A TOMMASO DEL GARBO FIORENTINO

 

Peregrinam ac iucundam

 

Qual sia più potente se l'Opinione o la Fortuna.

[Pavia, 9 novembre 1366]

 

 

 

Quanto bella e piacevole, tanto vasta e profonda materia di ragionare mi avresti tu messo innanzi, se da una parte mi avessi ingegno e tempo a svolgerla sufficiente, e tu dall'altra interrogandomi mi avessi lasciato alcun che da rispondere. Ma poiché di quello che mi chiedi hai già tu stesso con sommo artificio detto quasi tutto che dire se ne poteva, meglio che risponderti, a me si conviene ammirarti. Rinnovato hai con me l'esempio del Salvatore, che fattosi ad interrogare i dottori della legge, insegnò loro, se sordi non erano, quel che dovevano rispondere. E per vero dire le precise domande e le sottili questioni che dagli uomini dotti intorno a qualunque cosa si propongono, implicitamente sempre contengono una nascosta dottrina. Imperocché a dubitare mai non s'inducono se non per gravi cagioni, e queste esponendo a coloro che mai non ne avevano concepito dubbio veruno, porgono ai loro ingegni eccitamento ad un tempo ed istruzione. Or questo meglio che mai io vidi avverato per la domanda tua.
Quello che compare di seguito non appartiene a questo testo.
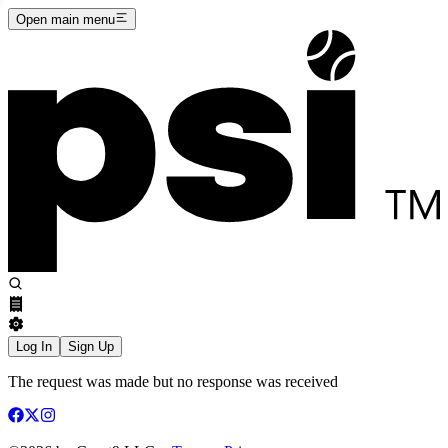
Open main menu
Log In
Sign Up
The request was made but no response was received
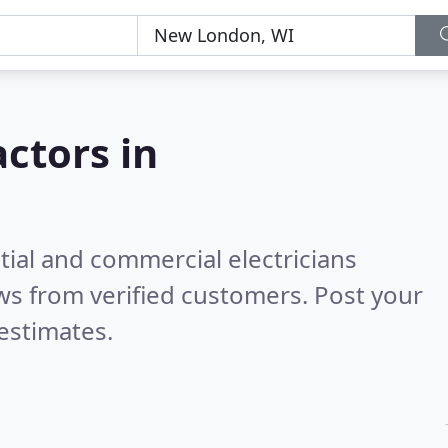
actors in
tial and commercial electricians
ws from verified customers. Post your
estimates.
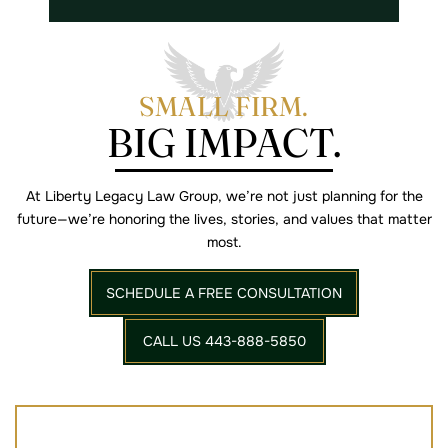
SMALL FIRM.
BIG IMPACT.
At Liberty Legacy Law Group, we’re not just planning for the
future—we’re
honoring the lives, stories, and values that matter
most.
SCHEDULE A FREE CONSULTATION
CALL US 443-888-5850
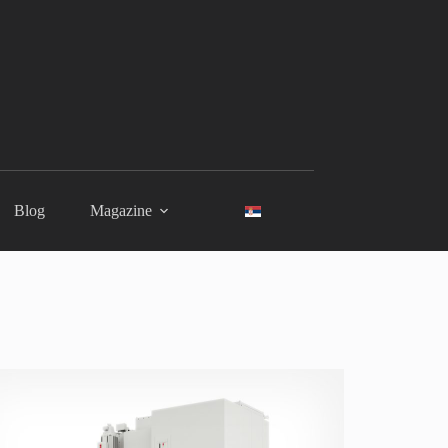
Blog
Magazine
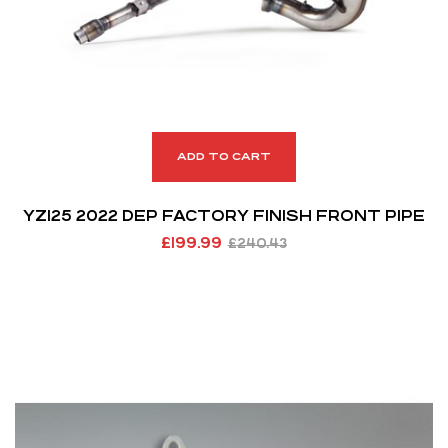
ADD TO CART
YZ125 2022 DEP FACTORY FINISH FRONT PIPE
£
199.99
£
240.43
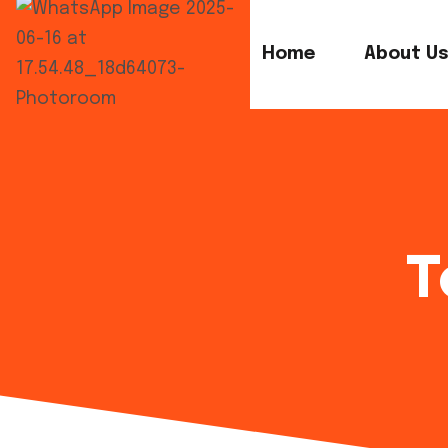
Home
About U
T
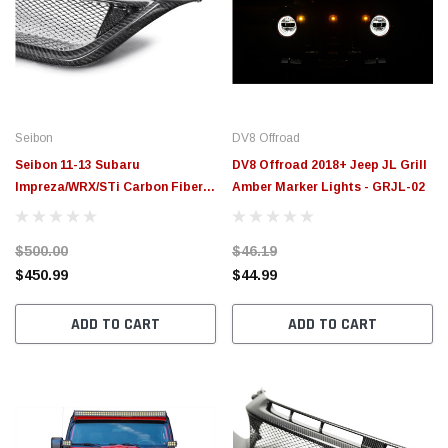
Seibon
DV8 Offroad
Seibon 11-13 Subaru
DV8 Offroad 2018+ Jeep JL Grill
Impreza/WRX/STi Carbon Fiber
Amber Marker Lights - GRJL-02
Front Grill - FG0809SBIMP4D-
STI
$500.00
$46.19
$450.99
$44.99
ADD TO CART
ADD TO CART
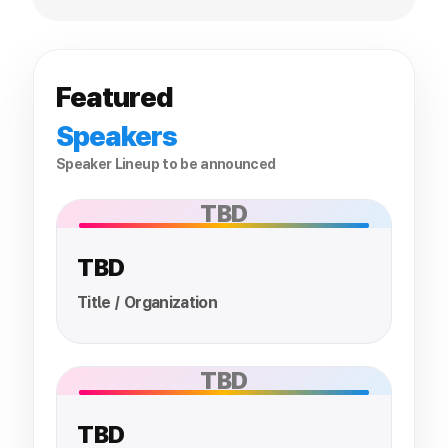
Featured
Speakers
Speaker Lineup to be announced
TBD
TBD
Title / Organization
TBD
TBD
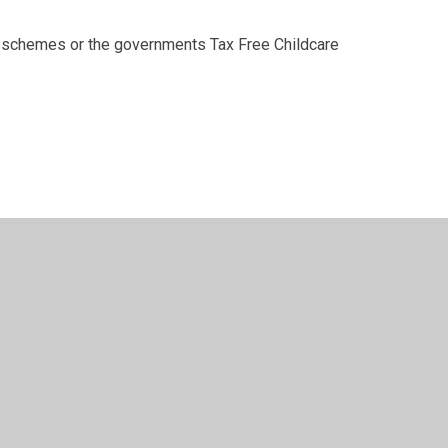
schemes or the governments Tax Free Childcare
Sottile veramente ed incerta è la questione, che, a pro mio, come dici, ma in realtà per comune vantaggio tu mi proponi, qual cioè tra le due sia più potente se la Opinione o la Fortuna da te riconosciute entrambe potentissime.

E cominci dall'esporre dell'opinione gli effetti molteplici e meravigliosi, per cui si vede un animo debole violentemente fra diverse ed opposte sentenze agitato vacillare incostante, e dall'una passare nell'altra per guisa che spesse volte s'adagia alfine nell'errore. E il ciel volesse che avvenisse questo di rado, sì che vero non s'avesse a tenere il proverbio esser di tutte le cose donna e regina l'opinione. E perché mai, se non per questo che tu dici (aggiungo or io), mentre l'uno fra le ricchezze si crede povero, un altro si stima nella mancanza di tutte le cose ricchissimo? A quello l'opinione mostra esser poco quel che possiede, e molto quello di cui abbisogna, a questo fa parere abbondanza l'inopia, e mette in cuore il disprezzo delle ricchezze, per guisa che contento dei beni dell'animo, riguarda come incomodo imbarazzo ogni bene della fortuna. E per la stessa ragione mesti e piangenti vediamo talora alcuni che godono fior di salute, e ridere e stare in tripudio altri che inferme hanno le membra e farnetico il cervello.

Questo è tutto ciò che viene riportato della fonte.